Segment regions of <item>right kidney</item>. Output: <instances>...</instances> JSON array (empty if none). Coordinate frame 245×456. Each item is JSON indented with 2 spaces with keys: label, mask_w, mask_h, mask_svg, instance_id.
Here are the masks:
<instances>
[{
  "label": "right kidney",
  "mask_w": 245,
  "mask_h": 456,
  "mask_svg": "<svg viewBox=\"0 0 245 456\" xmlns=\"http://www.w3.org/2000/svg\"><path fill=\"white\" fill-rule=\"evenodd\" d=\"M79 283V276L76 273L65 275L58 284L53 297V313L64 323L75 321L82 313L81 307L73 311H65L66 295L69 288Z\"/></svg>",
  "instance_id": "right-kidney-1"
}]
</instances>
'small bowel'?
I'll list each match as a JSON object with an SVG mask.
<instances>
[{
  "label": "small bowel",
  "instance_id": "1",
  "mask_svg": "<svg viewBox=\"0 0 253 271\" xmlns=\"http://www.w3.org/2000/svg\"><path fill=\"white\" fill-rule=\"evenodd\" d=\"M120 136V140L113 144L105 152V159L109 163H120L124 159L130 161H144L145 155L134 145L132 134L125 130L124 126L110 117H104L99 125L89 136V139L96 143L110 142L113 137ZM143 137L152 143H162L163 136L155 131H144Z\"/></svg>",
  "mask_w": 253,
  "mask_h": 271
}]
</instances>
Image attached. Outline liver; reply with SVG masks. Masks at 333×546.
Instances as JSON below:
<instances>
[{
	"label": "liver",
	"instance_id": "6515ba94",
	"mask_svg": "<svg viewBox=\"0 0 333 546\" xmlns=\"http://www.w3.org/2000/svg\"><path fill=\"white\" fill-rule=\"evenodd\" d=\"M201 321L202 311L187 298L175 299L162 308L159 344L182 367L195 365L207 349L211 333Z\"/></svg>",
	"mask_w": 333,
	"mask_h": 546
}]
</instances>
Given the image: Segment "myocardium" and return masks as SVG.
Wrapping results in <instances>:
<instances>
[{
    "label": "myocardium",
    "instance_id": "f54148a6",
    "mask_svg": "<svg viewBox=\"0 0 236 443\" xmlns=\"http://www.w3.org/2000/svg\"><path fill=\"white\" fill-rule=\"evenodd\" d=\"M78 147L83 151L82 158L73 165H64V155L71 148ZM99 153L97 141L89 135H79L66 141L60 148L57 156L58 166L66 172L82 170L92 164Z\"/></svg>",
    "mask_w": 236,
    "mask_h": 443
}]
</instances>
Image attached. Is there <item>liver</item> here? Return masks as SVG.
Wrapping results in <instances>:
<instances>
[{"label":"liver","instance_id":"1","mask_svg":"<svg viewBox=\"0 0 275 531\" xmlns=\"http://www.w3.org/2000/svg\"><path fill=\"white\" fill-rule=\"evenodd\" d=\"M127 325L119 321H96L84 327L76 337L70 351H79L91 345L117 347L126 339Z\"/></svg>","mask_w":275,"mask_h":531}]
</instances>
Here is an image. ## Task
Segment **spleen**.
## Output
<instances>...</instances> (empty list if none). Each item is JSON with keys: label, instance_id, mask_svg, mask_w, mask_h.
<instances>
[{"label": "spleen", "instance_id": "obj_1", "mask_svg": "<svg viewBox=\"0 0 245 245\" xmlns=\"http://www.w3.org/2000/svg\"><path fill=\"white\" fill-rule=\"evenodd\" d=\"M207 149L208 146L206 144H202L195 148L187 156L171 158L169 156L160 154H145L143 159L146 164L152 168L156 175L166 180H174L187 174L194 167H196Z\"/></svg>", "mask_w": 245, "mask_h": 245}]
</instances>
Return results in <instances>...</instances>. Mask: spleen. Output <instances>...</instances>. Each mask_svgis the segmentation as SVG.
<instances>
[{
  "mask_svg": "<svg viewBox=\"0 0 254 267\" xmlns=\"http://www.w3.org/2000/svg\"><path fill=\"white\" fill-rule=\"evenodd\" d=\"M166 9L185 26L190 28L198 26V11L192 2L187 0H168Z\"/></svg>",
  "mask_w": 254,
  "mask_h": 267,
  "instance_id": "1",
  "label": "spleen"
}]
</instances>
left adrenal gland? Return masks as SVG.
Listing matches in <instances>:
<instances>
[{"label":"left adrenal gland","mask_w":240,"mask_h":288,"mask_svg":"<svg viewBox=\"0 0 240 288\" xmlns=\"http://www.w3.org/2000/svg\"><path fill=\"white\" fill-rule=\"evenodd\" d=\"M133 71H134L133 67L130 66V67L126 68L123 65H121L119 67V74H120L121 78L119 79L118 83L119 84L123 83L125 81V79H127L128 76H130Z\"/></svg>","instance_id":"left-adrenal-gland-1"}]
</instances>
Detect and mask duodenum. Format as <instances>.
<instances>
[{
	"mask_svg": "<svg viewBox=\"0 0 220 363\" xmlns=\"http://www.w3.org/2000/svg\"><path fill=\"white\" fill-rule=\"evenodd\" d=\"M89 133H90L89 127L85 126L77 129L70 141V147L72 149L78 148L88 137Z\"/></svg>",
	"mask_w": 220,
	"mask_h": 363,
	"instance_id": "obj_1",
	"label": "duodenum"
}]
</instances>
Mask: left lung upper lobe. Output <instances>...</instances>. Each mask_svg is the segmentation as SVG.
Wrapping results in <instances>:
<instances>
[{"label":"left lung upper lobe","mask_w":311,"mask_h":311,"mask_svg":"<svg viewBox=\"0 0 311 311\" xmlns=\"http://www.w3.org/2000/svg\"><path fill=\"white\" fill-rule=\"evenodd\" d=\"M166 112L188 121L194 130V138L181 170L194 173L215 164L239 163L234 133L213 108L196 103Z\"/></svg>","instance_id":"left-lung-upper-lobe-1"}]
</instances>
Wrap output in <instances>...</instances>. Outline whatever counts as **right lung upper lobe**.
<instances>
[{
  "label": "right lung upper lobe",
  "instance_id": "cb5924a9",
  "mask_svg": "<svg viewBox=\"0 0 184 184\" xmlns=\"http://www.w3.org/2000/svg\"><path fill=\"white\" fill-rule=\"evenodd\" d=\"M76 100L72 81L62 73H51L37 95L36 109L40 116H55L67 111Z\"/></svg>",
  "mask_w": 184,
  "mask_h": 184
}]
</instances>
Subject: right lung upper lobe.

+ + + + + + +

Go through the data and copy each line exactly as it was written.

- [SOLUTION TO THE PROBLEM]
Segment regions of <item>right kidney</item>. Output: <instances>...</instances> JSON array (empty if none). Coordinate frame 245×456. Each item is JSON indented with 2 spaces with keys: label, mask_w, mask_h, mask_svg, instance_id.
Here are the masks:
<instances>
[{
  "label": "right kidney",
  "mask_w": 245,
  "mask_h": 456,
  "mask_svg": "<svg viewBox=\"0 0 245 456\" xmlns=\"http://www.w3.org/2000/svg\"><path fill=\"white\" fill-rule=\"evenodd\" d=\"M79 283V276L76 273L65 275L58 284L53 297V313L64 323L75 321L82 313L81 307L73 311H65L66 295L69 288Z\"/></svg>",
  "instance_id": "right-kidney-1"
}]
</instances>
'small bowel'?
I'll list each match as a JSON object with an SVG mask.
<instances>
[{
  "label": "small bowel",
  "instance_id": "1",
  "mask_svg": "<svg viewBox=\"0 0 253 271\" xmlns=\"http://www.w3.org/2000/svg\"><path fill=\"white\" fill-rule=\"evenodd\" d=\"M120 136V140L113 144L105 152V159L109 163H120L124 159L130 161H144L145 155L134 145L132 134L125 130L124 126L110 117H104L99 125L89 136V139L96 143L110 142L113 137ZM143 137L152 143H162L163 136L155 131H144Z\"/></svg>",
  "mask_w": 253,
  "mask_h": 271
}]
</instances>
Image attached. Outline liver; reply with SVG masks. Masks at 333×546.
Instances as JSON below:
<instances>
[{
	"label": "liver",
	"instance_id": "6515ba94",
	"mask_svg": "<svg viewBox=\"0 0 333 546\" xmlns=\"http://www.w3.org/2000/svg\"><path fill=\"white\" fill-rule=\"evenodd\" d=\"M201 321L202 311L187 298L175 299L162 308L159 344L182 367L195 365L207 349L211 333Z\"/></svg>",
	"mask_w": 333,
	"mask_h": 546
}]
</instances>
Given the image: Segment "myocardium" and return masks as SVG.
Wrapping results in <instances>:
<instances>
[{
    "label": "myocardium",
    "instance_id": "f54148a6",
    "mask_svg": "<svg viewBox=\"0 0 236 443\" xmlns=\"http://www.w3.org/2000/svg\"><path fill=\"white\" fill-rule=\"evenodd\" d=\"M78 147L83 151L82 158L73 165H64V155L71 148ZM99 153L97 141L89 135H79L66 141L60 148L57 156L58 166L66 172L82 170L92 164Z\"/></svg>",
    "mask_w": 236,
    "mask_h": 443
}]
</instances>
Image attached. Is there <item>liver</item> here? Return masks as SVG.
Wrapping results in <instances>:
<instances>
[{"label":"liver","instance_id":"1","mask_svg":"<svg viewBox=\"0 0 275 531\" xmlns=\"http://www.w3.org/2000/svg\"><path fill=\"white\" fill-rule=\"evenodd\" d=\"M127 325L119 321H96L84 327L76 337L70 351H79L91 345L117 347L126 339Z\"/></svg>","mask_w":275,"mask_h":531}]
</instances>
Here is an image. ## Task
Segment **spleen**.
## Output
<instances>...</instances> (empty list if none). Each item is JSON with keys: label, instance_id, mask_svg, mask_w, mask_h.
<instances>
[{"label": "spleen", "instance_id": "obj_1", "mask_svg": "<svg viewBox=\"0 0 245 245\" xmlns=\"http://www.w3.org/2000/svg\"><path fill=\"white\" fill-rule=\"evenodd\" d=\"M207 149L208 146L206 144H202L195 148L187 156L171 158L169 156L160 154H145L143 159L146 164L152 168L156 175L166 180H174L187 174L194 167H196Z\"/></svg>", "mask_w": 245, "mask_h": 245}]
</instances>
Return results in <instances>...</instances>. Mask: spleen. Output <instances>...</instances>. Each mask_svgis the segmentation as SVG.
<instances>
[{
  "mask_svg": "<svg viewBox=\"0 0 254 267\" xmlns=\"http://www.w3.org/2000/svg\"><path fill=\"white\" fill-rule=\"evenodd\" d=\"M166 9L185 26L190 28L198 26V11L192 2L187 0H168Z\"/></svg>",
  "mask_w": 254,
  "mask_h": 267,
  "instance_id": "1",
  "label": "spleen"
}]
</instances>
left adrenal gland? Return masks as SVG.
Listing matches in <instances>:
<instances>
[{"label":"left adrenal gland","mask_w":240,"mask_h":288,"mask_svg":"<svg viewBox=\"0 0 240 288\" xmlns=\"http://www.w3.org/2000/svg\"><path fill=\"white\" fill-rule=\"evenodd\" d=\"M133 71H134L133 67L130 66V67L126 68L123 65H121L119 67V74H120L121 78L119 79L118 83L119 84L123 83L125 81V79H127L128 76H130Z\"/></svg>","instance_id":"left-adrenal-gland-1"}]
</instances>
Detect and mask duodenum. Format as <instances>.
<instances>
[{
	"mask_svg": "<svg viewBox=\"0 0 220 363\" xmlns=\"http://www.w3.org/2000/svg\"><path fill=\"white\" fill-rule=\"evenodd\" d=\"M89 133H90L89 127L85 126L77 129L70 141V147L72 149L78 148L88 137Z\"/></svg>",
	"mask_w": 220,
	"mask_h": 363,
	"instance_id": "obj_1",
	"label": "duodenum"
}]
</instances>
Mask: left lung upper lobe. Output <instances>...</instances>. Each mask_svg is the segmentation as SVG.
Wrapping results in <instances>:
<instances>
[{"label":"left lung upper lobe","mask_w":311,"mask_h":311,"mask_svg":"<svg viewBox=\"0 0 311 311\" xmlns=\"http://www.w3.org/2000/svg\"><path fill=\"white\" fill-rule=\"evenodd\" d=\"M166 112L188 121L194 130V138L181 170L194 173L215 164L239 163L234 133L213 108L196 103Z\"/></svg>","instance_id":"left-lung-upper-lobe-1"}]
</instances>
Wrap output in <instances>...</instances>. Outline whatever counts as **right lung upper lobe**.
<instances>
[{
  "label": "right lung upper lobe",
  "instance_id": "cb5924a9",
  "mask_svg": "<svg viewBox=\"0 0 184 184\" xmlns=\"http://www.w3.org/2000/svg\"><path fill=\"white\" fill-rule=\"evenodd\" d=\"M76 100L72 81L62 73H51L37 95L36 109L40 116H55L67 111Z\"/></svg>",
  "mask_w": 184,
  "mask_h": 184
}]
</instances>
Subject: right lung upper lobe.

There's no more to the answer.